------ Given entries ------

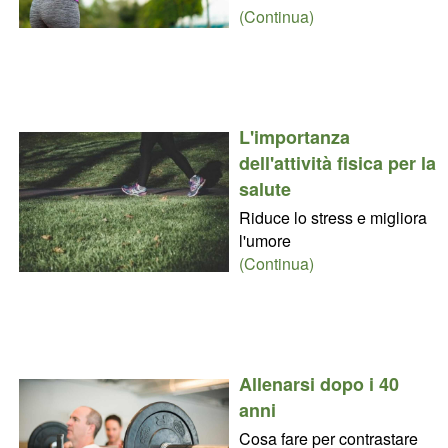
(Continua)
L'importanza
dell'attività fisica per la
salute
Riduce lo stress e migliora
l'umore
(Continua)
Allenarsi dopo i 40
anni
Cosa fare per contrastare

------

**Required work**
Set all of the records down once more, letter for letter, with the images removed.

**Output below**
(Continua)
L'importanza
dell'attività fisica per la
salute
Riduce lo stress e migliora
l'umore
(Continua)
Allenarsi dopo i 40
anni
Cosa fare per contrastare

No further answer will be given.